The more I am in this work, the more I see an epidemic forming up around us. Mothers, more and more, are not holding their babies. They are making “funny” Instagrams about how annoying and clingy their newborns are. They are buying every gizmo and gadget to avoid holding their baby. We are absolutely accosted with the lie that you should not sleep next to your baby. And who is paying the ultimate price? Truthfully, its everyone.
Mothers who go against their biological design to hold their baby because of programming and modern belief systems may not be able to connect their crippling anxiety and worry to the fact that they refuse to hold their babies, but it is absolutely affecting them. Anytime we go against what our bodies are designed to do, we cannot expect it to not cause some sort of bodily reaction. And the shocking numbers of maternal anxiety and postpartum depression are showing us just that - we are NOT connected anymore. And some people want to blame society and bad education for this, but I just cannot help but feel like we also need to take responsibility as women. It’s not a male pediatricians job to tell us how and how to not care for our babies. In fact, I am horrified by the number of women who tell me that their peds told them not to comfort their baby at night - only to find out its a MALE pediatrician. That’s going to be a no for me.
Babies are another obvious victim of this crime - and I do believe it is criminal at this point. Babies. Completely helpless. The least developed at birth of any mammal. Then they are being labeled with colic or worse just “bad baby.” Meanwhile, their need for safety and security is just as important in their body as their need for food and shelter. When we deprive them of that what could we possibly expect other than a complete disaster?
Which brings me to the next victim - society. Yes, we as a society are seeing the ramifications of decades of inappropriate sleep training and lack of responsiveness to our infants. Unfortunately, it is manifesting in things like teenage mental health disorders, cutting, suicide and more. Think that’s a stretch?
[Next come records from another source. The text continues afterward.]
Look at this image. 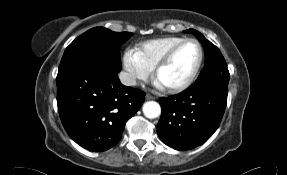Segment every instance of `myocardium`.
Returning <instances> with one entry per match:
<instances>
[{
  "label": "myocardium",
  "instance_id": "myocardium-1",
  "mask_svg": "<svg viewBox=\"0 0 287 175\" xmlns=\"http://www.w3.org/2000/svg\"><path fill=\"white\" fill-rule=\"evenodd\" d=\"M191 42L195 43L199 48V59H198V62L196 64V67L193 70L192 74L188 77V79L186 81H184L183 83L176 85V86H164V89L169 93H172V94L181 93V92L185 91L186 89H188L195 82L196 78L199 75V72L201 70V67H202L203 61H204V49H203L202 44L197 39H194V38L184 39L180 43L173 46L164 55V57L158 62V64L155 67V78L159 81V75H160L161 70L164 67H166L172 61L175 54L178 52V50L181 47H183L185 44L191 43Z\"/></svg>",
  "mask_w": 287,
  "mask_h": 175
}]
</instances>
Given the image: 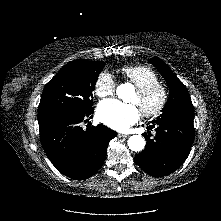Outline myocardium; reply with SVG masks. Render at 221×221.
<instances>
[{
    "instance_id": "myocardium-1",
    "label": "myocardium",
    "mask_w": 221,
    "mask_h": 221,
    "mask_svg": "<svg viewBox=\"0 0 221 221\" xmlns=\"http://www.w3.org/2000/svg\"><path fill=\"white\" fill-rule=\"evenodd\" d=\"M136 95L140 101L139 107L143 116L155 118L165 109L169 93L167 88L160 82L151 83L143 87L136 88ZM158 95V101L153 107H148L144 103L153 95Z\"/></svg>"
}]
</instances>
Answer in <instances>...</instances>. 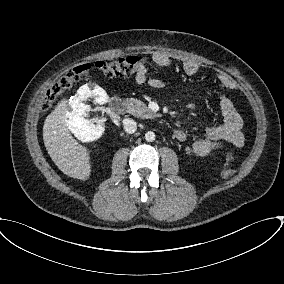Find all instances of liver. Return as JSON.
<instances>
[{
    "mask_svg": "<svg viewBox=\"0 0 284 284\" xmlns=\"http://www.w3.org/2000/svg\"><path fill=\"white\" fill-rule=\"evenodd\" d=\"M67 106V101L62 100L46 117L43 141L49 156L64 174L85 181L91 175L89 152L70 133Z\"/></svg>",
    "mask_w": 284,
    "mask_h": 284,
    "instance_id": "1",
    "label": "liver"
}]
</instances>
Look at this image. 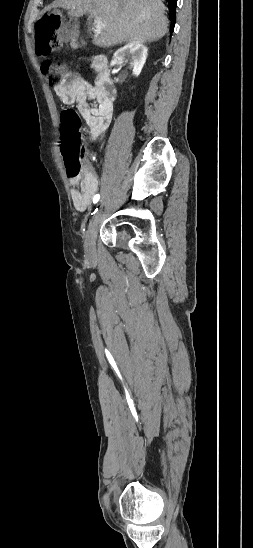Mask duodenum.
Returning <instances> with one entry per match:
<instances>
[{"label": "duodenum", "mask_w": 253, "mask_h": 548, "mask_svg": "<svg viewBox=\"0 0 253 548\" xmlns=\"http://www.w3.org/2000/svg\"><path fill=\"white\" fill-rule=\"evenodd\" d=\"M93 66L97 74V89L104 97L113 100L116 95V88L111 78L107 56L102 54L95 55L93 57Z\"/></svg>", "instance_id": "obj_1"}]
</instances>
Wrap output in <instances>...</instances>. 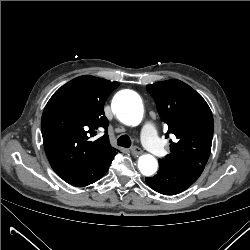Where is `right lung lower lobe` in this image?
Wrapping results in <instances>:
<instances>
[{"label": "right lung lower lobe", "instance_id": "1", "mask_svg": "<svg viewBox=\"0 0 250 250\" xmlns=\"http://www.w3.org/2000/svg\"><path fill=\"white\" fill-rule=\"evenodd\" d=\"M116 152H110L92 165L77 171L57 173L67 183L83 187L92 184L102 178L108 171Z\"/></svg>", "mask_w": 250, "mask_h": 250}]
</instances>
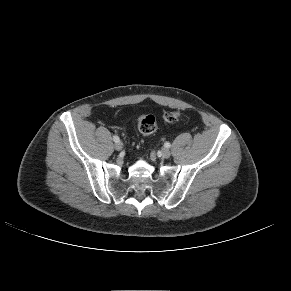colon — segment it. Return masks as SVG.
<instances>
[{
  "mask_svg": "<svg viewBox=\"0 0 291 291\" xmlns=\"http://www.w3.org/2000/svg\"><path fill=\"white\" fill-rule=\"evenodd\" d=\"M179 118V112L166 111L163 114V122L166 124L173 123ZM139 131L142 135H151L156 129V120L152 115H143L139 118Z\"/></svg>",
  "mask_w": 291,
  "mask_h": 291,
  "instance_id": "5ec220e1",
  "label": "colon"
}]
</instances>
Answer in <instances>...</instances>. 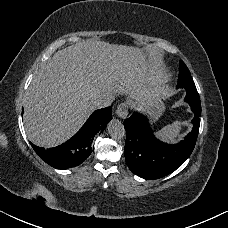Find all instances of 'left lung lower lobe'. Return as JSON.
I'll return each mask as SVG.
<instances>
[{
  "label": "left lung lower lobe",
  "mask_w": 228,
  "mask_h": 228,
  "mask_svg": "<svg viewBox=\"0 0 228 228\" xmlns=\"http://www.w3.org/2000/svg\"><path fill=\"white\" fill-rule=\"evenodd\" d=\"M185 101L193 113V129L178 144L169 145L155 138L147 118L138 112L124 121L125 160L129 169L144 179H158L180 167L191 155L199 132L201 103L196 87L186 86Z\"/></svg>",
  "instance_id": "0a47b994"
}]
</instances>
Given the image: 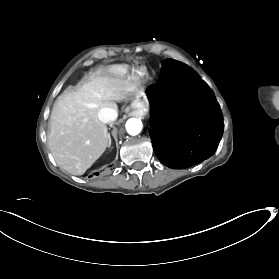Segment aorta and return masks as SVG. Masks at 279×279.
Here are the masks:
<instances>
[{"label": "aorta", "mask_w": 279, "mask_h": 279, "mask_svg": "<svg viewBox=\"0 0 279 279\" xmlns=\"http://www.w3.org/2000/svg\"><path fill=\"white\" fill-rule=\"evenodd\" d=\"M126 131L128 134L135 136L138 135L142 130V122L137 118H131L126 122Z\"/></svg>", "instance_id": "1"}]
</instances>
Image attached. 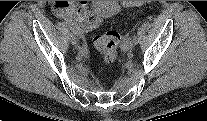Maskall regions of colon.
<instances>
[{
    "label": "colon",
    "mask_w": 207,
    "mask_h": 121,
    "mask_svg": "<svg viewBox=\"0 0 207 121\" xmlns=\"http://www.w3.org/2000/svg\"><path fill=\"white\" fill-rule=\"evenodd\" d=\"M132 4L136 5L137 2H132ZM119 41L120 35L116 31H109L106 34L96 36L94 46L106 62L112 63L118 55Z\"/></svg>",
    "instance_id": "1"
}]
</instances>
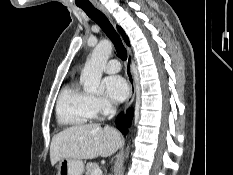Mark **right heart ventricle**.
I'll return each mask as SVG.
<instances>
[{
  "label": "right heart ventricle",
  "instance_id": "1",
  "mask_svg": "<svg viewBox=\"0 0 233 175\" xmlns=\"http://www.w3.org/2000/svg\"><path fill=\"white\" fill-rule=\"evenodd\" d=\"M95 115L90 94L75 83L63 87L56 104V117L61 125L80 127L92 120Z\"/></svg>",
  "mask_w": 233,
  "mask_h": 175
}]
</instances>
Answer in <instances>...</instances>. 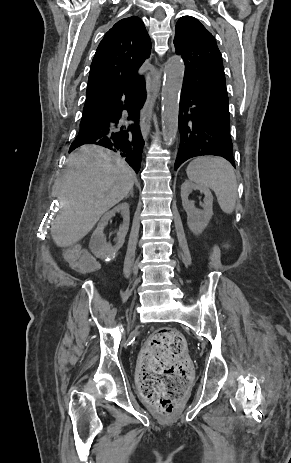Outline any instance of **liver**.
I'll return each mask as SVG.
<instances>
[{"mask_svg":"<svg viewBox=\"0 0 291 463\" xmlns=\"http://www.w3.org/2000/svg\"><path fill=\"white\" fill-rule=\"evenodd\" d=\"M133 184V171L118 154L97 145L72 153L56 186L60 213L51 228L55 244L69 247L79 242Z\"/></svg>","mask_w":291,"mask_h":463,"instance_id":"obj_1","label":"liver"}]
</instances>
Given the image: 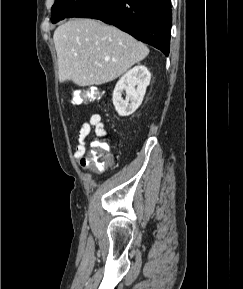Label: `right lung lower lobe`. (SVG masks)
Listing matches in <instances>:
<instances>
[{
    "instance_id": "obj_1",
    "label": "right lung lower lobe",
    "mask_w": 243,
    "mask_h": 289,
    "mask_svg": "<svg viewBox=\"0 0 243 289\" xmlns=\"http://www.w3.org/2000/svg\"><path fill=\"white\" fill-rule=\"evenodd\" d=\"M69 17L99 19L169 54L170 0H85Z\"/></svg>"
}]
</instances>
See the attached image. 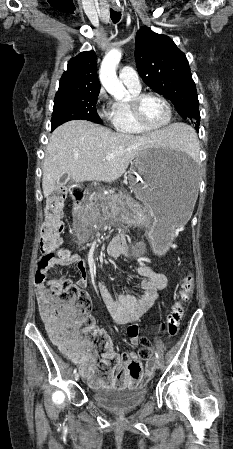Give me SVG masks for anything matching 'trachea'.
<instances>
[{"instance_id": "1", "label": "trachea", "mask_w": 233, "mask_h": 449, "mask_svg": "<svg viewBox=\"0 0 233 449\" xmlns=\"http://www.w3.org/2000/svg\"><path fill=\"white\" fill-rule=\"evenodd\" d=\"M110 17L113 23H117L121 19V13L113 9H110Z\"/></svg>"}]
</instances>
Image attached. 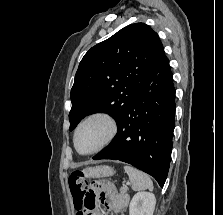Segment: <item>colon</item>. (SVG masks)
<instances>
[{
  "label": "colon",
  "mask_w": 223,
  "mask_h": 215,
  "mask_svg": "<svg viewBox=\"0 0 223 215\" xmlns=\"http://www.w3.org/2000/svg\"><path fill=\"white\" fill-rule=\"evenodd\" d=\"M69 187L77 215H91L94 206L85 203L86 181L83 172L75 171L69 176Z\"/></svg>",
  "instance_id": "1"
}]
</instances>
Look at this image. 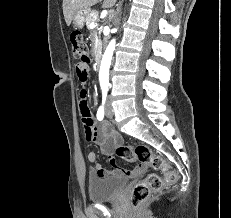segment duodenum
I'll return each mask as SVG.
<instances>
[{"mask_svg": "<svg viewBox=\"0 0 231 218\" xmlns=\"http://www.w3.org/2000/svg\"><path fill=\"white\" fill-rule=\"evenodd\" d=\"M101 63V52L98 50L94 56V64L98 68Z\"/></svg>", "mask_w": 231, "mask_h": 218, "instance_id": "410a0bca", "label": "duodenum"}]
</instances>
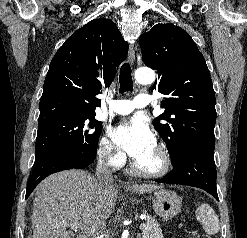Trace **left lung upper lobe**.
I'll list each match as a JSON object with an SVG mask.
<instances>
[{
    "mask_svg": "<svg viewBox=\"0 0 247 238\" xmlns=\"http://www.w3.org/2000/svg\"><path fill=\"white\" fill-rule=\"evenodd\" d=\"M145 65L158 73L152 91L164 95L153 125L172 162L182 149L214 154L215 93L203 55L190 35L171 23L154 25L139 39Z\"/></svg>",
    "mask_w": 247,
    "mask_h": 238,
    "instance_id": "left-lung-upper-lobe-1",
    "label": "left lung upper lobe"
}]
</instances>
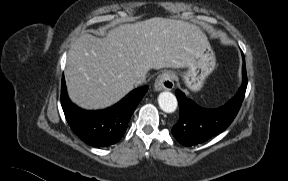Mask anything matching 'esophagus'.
<instances>
[{
    "label": "esophagus",
    "instance_id": "1",
    "mask_svg": "<svg viewBox=\"0 0 288 181\" xmlns=\"http://www.w3.org/2000/svg\"><path fill=\"white\" fill-rule=\"evenodd\" d=\"M156 91L172 90L174 88V75L172 72H163L160 74L154 84Z\"/></svg>",
    "mask_w": 288,
    "mask_h": 181
}]
</instances>
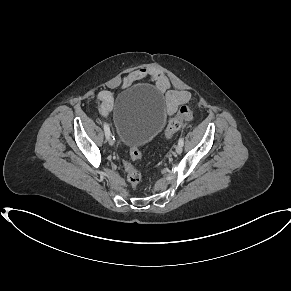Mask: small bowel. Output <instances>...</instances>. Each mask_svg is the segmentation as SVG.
Listing matches in <instances>:
<instances>
[{"label": "small bowel", "instance_id": "c3829d8e", "mask_svg": "<svg viewBox=\"0 0 291 291\" xmlns=\"http://www.w3.org/2000/svg\"><path fill=\"white\" fill-rule=\"evenodd\" d=\"M149 78L151 79L157 90L160 93L165 94L166 98V114H173L177 108L190 100L191 95L187 91H173L169 90L170 82L168 78L154 67L140 68L137 69L123 78L122 87L126 88L131 86L133 83L140 81L142 79ZM97 103L99 106L100 114L107 118L113 107V97L111 93L107 90H103L98 94Z\"/></svg>", "mask_w": 291, "mask_h": 291}]
</instances>
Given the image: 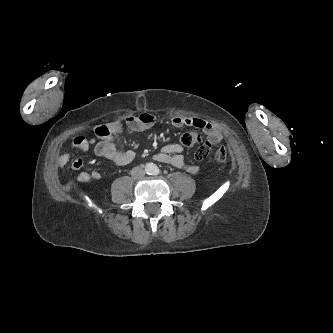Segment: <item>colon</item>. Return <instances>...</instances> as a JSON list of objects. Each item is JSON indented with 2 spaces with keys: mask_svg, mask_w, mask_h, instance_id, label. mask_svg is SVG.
Returning a JSON list of instances; mask_svg holds the SVG:
<instances>
[{
  "mask_svg": "<svg viewBox=\"0 0 333 333\" xmlns=\"http://www.w3.org/2000/svg\"><path fill=\"white\" fill-rule=\"evenodd\" d=\"M94 131L95 134L99 137L108 136L110 133L107 125H98L95 127ZM180 142L187 148L198 146L195 152V158L198 161H203L210 158L215 163H223L228 159V153L225 148H212L210 143L203 142L200 134L196 132L184 133L180 138Z\"/></svg>",
  "mask_w": 333,
  "mask_h": 333,
  "instance_id": "obj_1",
  "label": "colon"
}]
</instances>
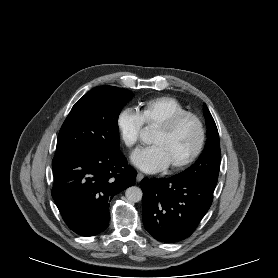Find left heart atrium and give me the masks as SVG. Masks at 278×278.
<instances>
[{"instance_id":"left-heart-atrium-1","label":"left heart atrium","mask_w":278,"mask_h":278,"mask_svg":"<svg viewBox=\"0 0 278 278\" xmlns=\"http://www.w3.org/2000/svg\"><path fill=\"white\" fill-rule=\"evenodd\" d=\"M131 159L139 169L147 173L160 172L169 166L163 149L156 144L136 150Z\"/></svg>"}]
</instances>
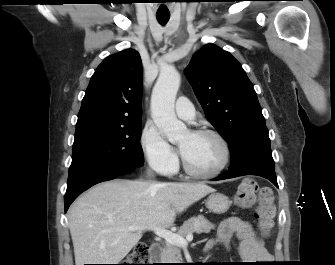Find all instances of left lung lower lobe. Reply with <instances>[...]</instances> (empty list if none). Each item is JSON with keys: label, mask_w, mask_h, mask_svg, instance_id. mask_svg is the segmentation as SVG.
Masks as SVG:
<instances>
[{"label": "left lung lower lobe", "mask_w": 335, "mask_h": 265, "mask_svg": "<svg viewBox=\"0 0 335 265\" xmlns=\"http://www.w3.org/2000/svg\"><path fill=\"white\" fill-rule=\"evenodd\" d=\"M243 175L262 176L270 180L276 187H278L275 171L262 168V167H257V166L244 167L240 169H229V171L217 177L215 180H224V179L234 178V177L243 176Z\"/></svg>", "instance_id": "obj_1"}]
</instances>
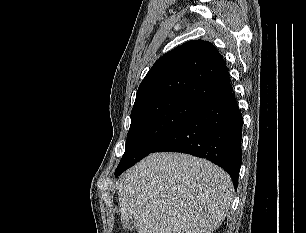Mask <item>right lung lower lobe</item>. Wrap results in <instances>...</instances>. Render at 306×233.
Segmentation results:
<instances>
[{
  "label": "right lung lower lobe",
  "mask_w": 306,
  "mask_h": 233,
  "mask_svg": "<svg viewBox=\"0 0 306 233\" xmlns=\"http://www.w3.org/2000/svg\"><path fill=\"white\" fill-rule=\"evenodd\" d=\"M241 139L242 114L231 90L203 105L153 152H181L206 158L222 167L237 189Z\"/></svg>",
  "instance_id": "obj_1"
}]
</instances>
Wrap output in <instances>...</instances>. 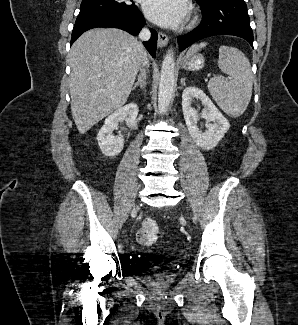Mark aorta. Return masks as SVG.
Returning <instances> with one entry per match:
<instances>
[{
	"label": "aorta",
	"instance_id": "1",
	"mask_svg": "<svg viewBox=\"0 0 298 325\" xmlns=\"http://www.w3.org/2000/svg\"><path fill=\"white\" fill-rule=\"evenodd\" d=\"M175 86V52L173 46L164 54L158 86V110L165 112L173 96Z\"/></svg>",
	"mask_w": 298,
	"mask_h": 325
}]
</instances>
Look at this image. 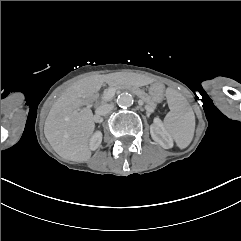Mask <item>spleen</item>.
Here are the masks:
<instances>
[{
    "label": "spleen",
    "mask_w": 241,
    "mask_h": 241,
    "mask_svg": "<svg viewBox=\"0 0 241 241\" xmlns=\"http://www.w3.org/2000/svg\"><path fill=\"white\" fill-rule=\"evenodd\" d=\"M170 112L164 119V126L180 149L192 141L195 131V116L188 101L173 87L166 89Z\"/></svg>",
    "instance_id": "1"
}]
</instances>
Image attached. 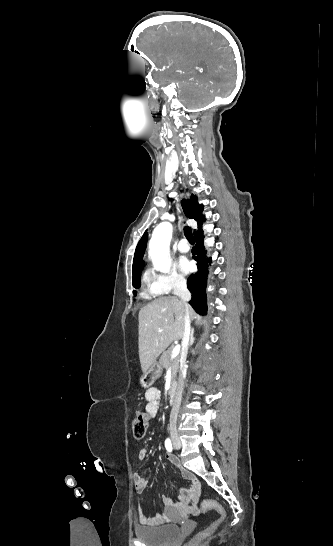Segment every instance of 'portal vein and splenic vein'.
Instances as JSON below:
<instances>
[{
	"mask_svg": "<svg viewBox=\"0 0 333 546\" xmlns=\"http://www.w3.org/2000/svg\"><path fill=\"white\" fill-rule=\"evenodd\" d=\"M180 350H181L180 345H176L172 350L171 358L172 359L176 358L179 355Z\"/></svg>",
	"mask_w": 333,
	"mask_h": 546,
	"instance_id": "obj_1",
	"label": "portal vein and splenic vein"
}]
</instances>
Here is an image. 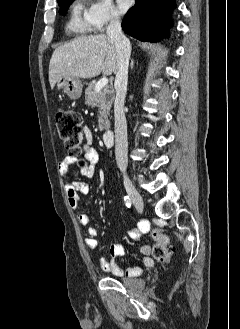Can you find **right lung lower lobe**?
Masks as SVG:
<instances>
[{"label": "right lung lower lobe", "instance_id": "right-lung-lower-lobe-1", "mask_svg": "<svg viewBox=\"0 0 240 329\" xmlns=\"http://www.w3.org/2000/svg\"><path fill=\"white\" fill-rule=\"evenodd\" d=\"M175 0H136L122 21L125 33L141 41L167 36Z\"/></svg>", "mask_w": 240, "mask_h": 329}]
</instances>
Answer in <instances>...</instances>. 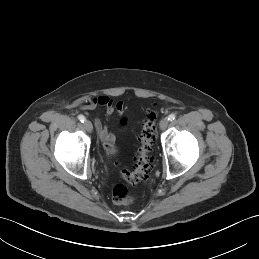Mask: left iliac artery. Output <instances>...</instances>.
<instances>
[{"instance_id":"44dca946","label":"left iliac artery","mask_w":259,"mask_h":259,"mask_svg":"<svg viewBox=\"0 0 259 259\" xmlns=\"http://www.w3.org/2000/svg\"><path fill=\"white\" fill-rule=\"evenodd\" d=\"M175 118H176V115L173 113L168 116L169 121H173Z\"/></svg>"}]
</instances>
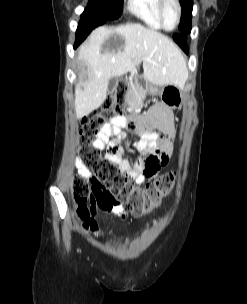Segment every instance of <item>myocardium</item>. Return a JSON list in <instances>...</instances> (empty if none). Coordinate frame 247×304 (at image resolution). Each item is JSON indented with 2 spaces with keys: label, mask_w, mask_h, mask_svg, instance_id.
I'll use <instances>...</instances> for the list:
<instances>
[{
  "label": "myocardium",
  "mask_w": 247,
  "mask_h": 304,
  "mask_svg": "<svg viewBox=\"0 0 247 304\" xmlns=\"http://www.w3.org/2000/svg\"><path fill=\"white\" fill-rule=\"evenodd\" d=\"M169 2H173L177 7V22H176V25L173 28H168L166 26L165 18H164L165 7ZM158 15H159L160 22H161V24H162V26L165 30H167V31L175 30L181 22L182 6H181L180 1L179 0H159Z\"/></svg>",
  "instance_id": "f54148a6"
}]
</instances>
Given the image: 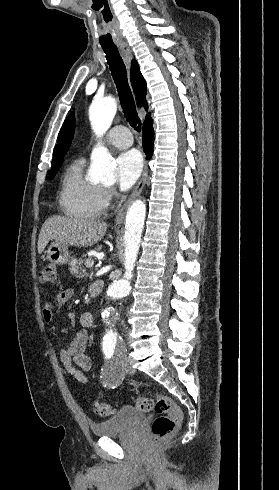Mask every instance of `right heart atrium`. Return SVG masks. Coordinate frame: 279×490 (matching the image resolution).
<instances>
[{
    "label": "right heart atrium",
    "mask_w": 279,
    "mask_h": 490,
    "mask_svg": "<svg viewBox=\"0 0 279 490\" xmlns=\"http://www.w3.org/2000/svg\"><path fill=\"white\" fill-rule=\"evenodd\" d=\"M114 197H115V191L113 188L110 187L100 188L97 196V207L100 214L105 213L109 209Z\"/></svg>",
    "instance_id": "d8ad5b80"
}]
</instances>
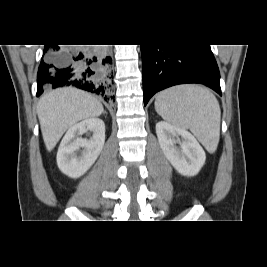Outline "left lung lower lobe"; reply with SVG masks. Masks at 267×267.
I'll return each mask as SVG.
<instances>
[{
    "label": "left lung lower lobe",
    "instance_id": "1",
    "mask_svg": "<svg viewBox=\"0 0 267 267\" xmlns=\"http://www.w3.org/2000/svg\"><path fill=\"white\" fill-rule=\"evenodd\" d=\"M144 105L158 91L200 83L221 94L220 74L210 45H141Z\"/></svg>",
    "mask_w": 267,
    "mask_h": 267
}]
</instances>
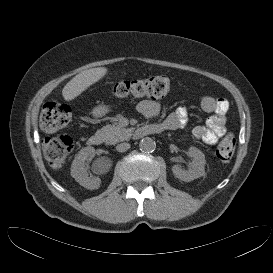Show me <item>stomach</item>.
<instances>
[{
    "label": "stomach",
    "instance_id": "obj_1",
    "mask_svg": "<svg viewBox=\"0 0 273 273\" xmlns=\"http://www.w3.org/2000/svg\"><path fill=\"white\" fill-rule=\"evenodd\" d=\"M110 111V107L109 106H105V105H100L97 106L93 109V115L95 117H103L104 115H106L108 112Z\"/></svg>",
    "mask_w": 273,
    "mask_h": 273
}]
</instances>
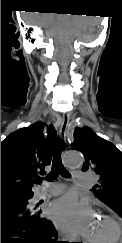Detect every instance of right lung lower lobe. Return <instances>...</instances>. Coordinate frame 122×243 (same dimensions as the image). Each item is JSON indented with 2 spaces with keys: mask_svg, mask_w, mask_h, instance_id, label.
<instances>
[{
  "mask_svg": "<svg viewBox=\"0 0 122 243\" xmlns=\"http://www.w3.org/2000/svg\"><path fill=\"white\" fill-rule=\"evenodd\" d=\"M32 196L1 201V243H54L51 237L58 234L52 222L28 206Z\"/></svg>",
  "mask_w": 122,
  "mask_h": 243,
  "instance_id": "98d812e1",
  "label": "right lung lower lobe"
}]
</instances>
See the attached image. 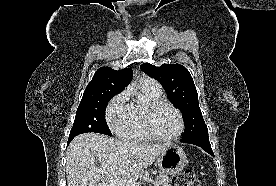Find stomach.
Returning <instances> with one entry per match:
<instances>
[{
  "label": "stomach",
  "instance_id": "obj_1",
  "mask_svg": "<svg viewBox=\"0 0 276 186\" xmlns=\"http://www.w3.org/2000/svg\"><path fill=\"white\" fill-rule=\"evenodd\" d=\"M157 163L161 171L166 174H178L187 164V158L183 149L176 145H169L157 157Z\"/></svg>",
  "mask_w": 276,
  "mask_h": 186
}]
</instances>
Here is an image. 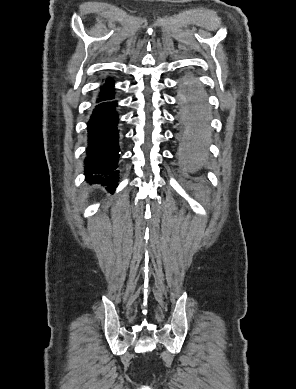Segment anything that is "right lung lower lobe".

During our formative years as babies and toddlers, not only are we developing physically, but also emotionally and intellectually. We are building new neuropathways in the brain every single day. When a baby cries alone, abandoned, in their room, they create neuropathways of neglect and being unsafe. This develops into anxiety. Not only that, think of the strain it puts on the relationship between mother and child. How often do we hear that teenagers hate their mothers? Have we always hated our mothers as teens? Or is it new in response to the lack of love and affection and proper attachment we should be receiving as children?
One cannot help but wonder how much worse it is going to get. With big business that profit off of the separation between mother and child, I fear it will only get worse. My heart feels so much hope for the small revolution of attentive and affectionate mothers coming up recently. Moms who say, “I will go get my baby every time they cry” or better yet “they will live with me next to my body until they are more independent.” This is the only solution. For mothers and for their babies, if we want to rectify the damage that has been done, we must continue on holding our babies. No matter what anyone else says.